Tagesschau", "CSI", "Lost", Arte, "Sportschau", "Genial daneben": Ich schaue gern Fernsehen. Ich liebe es, in meinem Wohnzimmer zu sitzen, abends im Halbdunkel auf dem Sofa, bei buntem Flackerlicht. Krimis sind toll zum Einschlafen, das Grün eines Fußballfelds auf dem Bildschirm macht mich ruhig und zufrieden. Ich gucke bewusst, ich bin kein Glotzer: Das ist mein Kaminfeuer, und da kommt nur das beste Brennholz rein.
Mein Holz jedoch wird in letzter Zeit immer schlechter. Da brennt etwas Beißendes mit, das meine Augen zum Tränen bringt. Es ist eine Form von Fernsehwerbung, die einem Telefonanruf um drei Uhr nachts ähnelt, bei dem sich der Anrufer auch noch verwählt hat: Ich werde plötzlich aus etwas Wunderschönem herausgerissen (aus dem Schlaf oder einem Spielfilm) - und es lohnt sich nicht einmal.
Dinos in New York
Diese Werbung geht ungefähr so: Ich schaue einen Film, zum Beispiel einen Thriller. Hochhäuser, Regen, New Yorker Taxis rasen vorbei, Schüsse fallen, der Psychopath flüchtet gerade, und in diesem Moment rast mit einem dröhnenden "Gwaaaar!" ein Dinosaurier nach links über den Bildschirm. Huch! Was war das? Ein Dino in New York? Gwaaaar? Dann macht es "Pling!", eine Schrift erscheint und sagt mir, dass auf diesem Sender demnächst oder bald/gleich/morgen/sofort oder gar erst Ende der Woche "Jurassic Park" läuft. Und bevor ich "Na und?" denken kann, ist der Psychopath um die Ecke und weg. Oder so: Es läuft eine Dokumentation. Eine Frau erzählt, wie sie ihr kleines Mädchen tot im Wald gefunden haben, Tränen, sie weint. Achje. Plötzlich macht es "Lubdub Lubdub", und unten erscheint die Schrift: "Lad Dir das Herzklopfen auf Dein Handy." Nein. Will ich nicht. Zapp, und weg.
Noch ein Beispiel
Ich schaue Fußball. Eine Konferenzschaltung zwischen zwei Uefa-Cup-Spielen, alles oder nichts, wer kommt weiter? Doch bei jedem verdammten Umschalten zwischen den Spielen wird mir eine Bierwerbung um die Augen geschäumt. Nicht 10-, auch nicht 20-, sondern gefühlte 50-mal. Das war das erste Mal, dass ich mich über eine Fernsehübertragung noch mehr aufgeregt habe als über den Schiedsrichter. Dabei hatte ich mich schon dazu gezwungen, die nervigen Einblendungen am unteren Rand des Bildschirms zu übersehen. Die wollten, dass ich dort für teures Geld anrufe und tippe, wer das nächste Tor schießt. Warum sollte ich? Mitte der zweiten Halbzeit habe ich mich danach gesehnt, dass der Dinosaurier kommt und die Verantwortlichen auffrisst. Das alles prangere ich an.

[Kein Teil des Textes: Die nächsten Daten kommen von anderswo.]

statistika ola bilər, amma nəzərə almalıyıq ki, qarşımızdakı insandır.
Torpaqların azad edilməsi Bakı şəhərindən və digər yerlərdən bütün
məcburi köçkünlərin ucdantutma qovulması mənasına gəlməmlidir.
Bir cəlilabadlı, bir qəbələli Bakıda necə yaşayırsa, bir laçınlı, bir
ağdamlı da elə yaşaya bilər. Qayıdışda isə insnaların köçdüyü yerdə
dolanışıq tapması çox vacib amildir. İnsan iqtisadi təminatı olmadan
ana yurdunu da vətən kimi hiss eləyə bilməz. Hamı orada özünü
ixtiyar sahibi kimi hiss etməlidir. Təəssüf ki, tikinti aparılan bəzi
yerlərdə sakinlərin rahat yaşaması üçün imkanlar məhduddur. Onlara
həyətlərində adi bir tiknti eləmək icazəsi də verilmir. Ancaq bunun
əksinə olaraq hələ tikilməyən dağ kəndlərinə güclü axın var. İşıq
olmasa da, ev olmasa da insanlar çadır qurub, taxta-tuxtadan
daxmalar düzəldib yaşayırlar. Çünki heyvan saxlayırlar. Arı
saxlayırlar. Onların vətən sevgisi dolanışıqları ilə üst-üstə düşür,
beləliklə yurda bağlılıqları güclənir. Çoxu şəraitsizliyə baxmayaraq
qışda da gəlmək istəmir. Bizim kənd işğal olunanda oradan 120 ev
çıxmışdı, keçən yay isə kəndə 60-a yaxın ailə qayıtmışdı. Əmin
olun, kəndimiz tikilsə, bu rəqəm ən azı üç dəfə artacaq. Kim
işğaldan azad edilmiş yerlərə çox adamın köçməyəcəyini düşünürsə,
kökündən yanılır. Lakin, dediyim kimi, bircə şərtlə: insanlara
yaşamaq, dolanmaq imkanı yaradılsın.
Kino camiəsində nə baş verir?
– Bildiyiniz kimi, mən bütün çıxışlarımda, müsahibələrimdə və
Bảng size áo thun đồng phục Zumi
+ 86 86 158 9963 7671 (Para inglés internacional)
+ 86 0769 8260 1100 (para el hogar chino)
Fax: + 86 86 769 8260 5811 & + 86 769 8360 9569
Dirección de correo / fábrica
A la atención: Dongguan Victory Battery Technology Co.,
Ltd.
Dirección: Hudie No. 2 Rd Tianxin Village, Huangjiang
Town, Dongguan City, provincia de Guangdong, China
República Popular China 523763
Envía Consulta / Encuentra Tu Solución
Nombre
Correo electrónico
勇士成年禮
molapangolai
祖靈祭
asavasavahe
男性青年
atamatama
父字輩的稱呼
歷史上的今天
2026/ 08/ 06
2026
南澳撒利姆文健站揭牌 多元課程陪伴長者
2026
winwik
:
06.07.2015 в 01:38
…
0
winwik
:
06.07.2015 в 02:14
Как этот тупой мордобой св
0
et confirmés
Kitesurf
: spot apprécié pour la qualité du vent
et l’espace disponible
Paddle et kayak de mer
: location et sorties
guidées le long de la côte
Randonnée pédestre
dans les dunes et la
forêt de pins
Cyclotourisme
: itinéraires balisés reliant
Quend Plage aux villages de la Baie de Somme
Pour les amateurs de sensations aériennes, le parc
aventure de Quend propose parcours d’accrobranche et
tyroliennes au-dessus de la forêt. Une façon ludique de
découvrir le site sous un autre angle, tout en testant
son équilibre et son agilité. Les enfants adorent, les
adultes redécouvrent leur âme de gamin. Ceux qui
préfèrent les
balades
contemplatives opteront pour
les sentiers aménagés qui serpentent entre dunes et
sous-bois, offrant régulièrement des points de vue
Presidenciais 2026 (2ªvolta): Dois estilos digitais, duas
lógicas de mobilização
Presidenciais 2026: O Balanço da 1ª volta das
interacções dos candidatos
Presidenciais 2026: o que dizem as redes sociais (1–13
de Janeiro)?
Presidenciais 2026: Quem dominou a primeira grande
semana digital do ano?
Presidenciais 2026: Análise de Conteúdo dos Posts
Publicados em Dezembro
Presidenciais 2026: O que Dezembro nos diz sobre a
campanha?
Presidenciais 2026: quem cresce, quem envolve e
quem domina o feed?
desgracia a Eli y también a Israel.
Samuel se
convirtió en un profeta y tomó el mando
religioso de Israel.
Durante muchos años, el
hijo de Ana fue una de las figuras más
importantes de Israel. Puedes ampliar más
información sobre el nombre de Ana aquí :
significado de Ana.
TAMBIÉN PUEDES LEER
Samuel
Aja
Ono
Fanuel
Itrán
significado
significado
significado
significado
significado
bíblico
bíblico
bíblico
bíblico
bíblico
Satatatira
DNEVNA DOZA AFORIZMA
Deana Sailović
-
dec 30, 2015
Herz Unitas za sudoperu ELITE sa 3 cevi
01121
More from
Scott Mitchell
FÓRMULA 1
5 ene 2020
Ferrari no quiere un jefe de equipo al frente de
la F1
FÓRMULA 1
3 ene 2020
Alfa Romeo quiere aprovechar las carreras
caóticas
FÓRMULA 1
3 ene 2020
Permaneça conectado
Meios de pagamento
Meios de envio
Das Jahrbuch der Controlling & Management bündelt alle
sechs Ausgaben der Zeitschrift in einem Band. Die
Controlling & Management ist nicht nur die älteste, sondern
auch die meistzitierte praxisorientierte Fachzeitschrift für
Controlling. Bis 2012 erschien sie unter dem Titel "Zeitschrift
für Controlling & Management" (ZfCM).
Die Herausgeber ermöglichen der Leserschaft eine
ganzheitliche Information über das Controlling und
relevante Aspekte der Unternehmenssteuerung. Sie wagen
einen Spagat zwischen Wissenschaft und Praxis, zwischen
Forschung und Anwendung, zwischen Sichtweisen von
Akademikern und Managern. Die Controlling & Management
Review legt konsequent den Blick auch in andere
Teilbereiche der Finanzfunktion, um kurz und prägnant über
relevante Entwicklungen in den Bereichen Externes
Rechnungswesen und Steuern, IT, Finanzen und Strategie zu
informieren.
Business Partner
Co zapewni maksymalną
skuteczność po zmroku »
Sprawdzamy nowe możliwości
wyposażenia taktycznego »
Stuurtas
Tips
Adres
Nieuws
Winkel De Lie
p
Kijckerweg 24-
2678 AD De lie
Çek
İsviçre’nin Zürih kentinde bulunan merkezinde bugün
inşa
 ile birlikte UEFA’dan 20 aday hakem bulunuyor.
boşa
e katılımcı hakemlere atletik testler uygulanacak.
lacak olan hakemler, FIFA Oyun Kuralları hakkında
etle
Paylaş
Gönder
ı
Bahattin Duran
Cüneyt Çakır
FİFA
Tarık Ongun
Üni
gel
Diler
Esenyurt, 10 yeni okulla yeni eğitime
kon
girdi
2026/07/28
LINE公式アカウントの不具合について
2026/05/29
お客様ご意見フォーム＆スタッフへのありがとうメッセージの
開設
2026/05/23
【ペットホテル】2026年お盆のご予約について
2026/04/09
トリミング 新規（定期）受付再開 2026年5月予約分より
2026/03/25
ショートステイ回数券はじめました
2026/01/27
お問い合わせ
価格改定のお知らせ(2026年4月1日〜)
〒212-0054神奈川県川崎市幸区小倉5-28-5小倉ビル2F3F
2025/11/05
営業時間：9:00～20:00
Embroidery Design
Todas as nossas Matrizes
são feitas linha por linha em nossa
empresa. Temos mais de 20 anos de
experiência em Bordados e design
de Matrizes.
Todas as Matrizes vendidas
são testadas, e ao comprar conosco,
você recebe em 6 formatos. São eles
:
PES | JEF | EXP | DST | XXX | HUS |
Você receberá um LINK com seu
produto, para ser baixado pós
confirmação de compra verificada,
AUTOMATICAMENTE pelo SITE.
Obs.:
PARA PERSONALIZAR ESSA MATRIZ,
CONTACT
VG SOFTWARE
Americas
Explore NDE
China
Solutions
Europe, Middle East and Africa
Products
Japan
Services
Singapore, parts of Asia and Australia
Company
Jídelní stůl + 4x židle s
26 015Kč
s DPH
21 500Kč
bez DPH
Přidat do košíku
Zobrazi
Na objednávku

Denn davon gibt es unzählige Beispiele. Die TV-Werber nennen diese Folterinstrumente "Skyscraper", "Cut-In", "Splitscreen" oder "Crawl", und sie finden das toll, wie sie alles toll finden, das trendy Namen hat. Ich kenne aber niemanden sonst, der so was toll findet. Und ich frage mich: Kann denn die Werbung nicht auf ihrer Insel bleiben? Was denken sich die Sender dabei? Sind die wirklich so verzweifelt? Oder wollten mir die TV-Macher nur zeigen, wie viel Hass sie in sich tragen? Dass sie die Zuschauer hassen, weil sie immer ohne Vor-warnung umschalten oder mit High-Tech-Geräten ihre Werbeinseln umschiffen, das war mir klar. Aber ich wusste nicht, dass sie ihr eigenes Programm noch weniger leiden können als mich. Sonst würden sie es doch nicht so schlecht behandeln.
Ich weiß jedenfalls, dass ich auf diesem Sender nie, nie wieder Fußballkonferenzen gucken werde. Das ist die einzige Macht, die mir bleibt. Und den Dino, den lasse ich aussterben.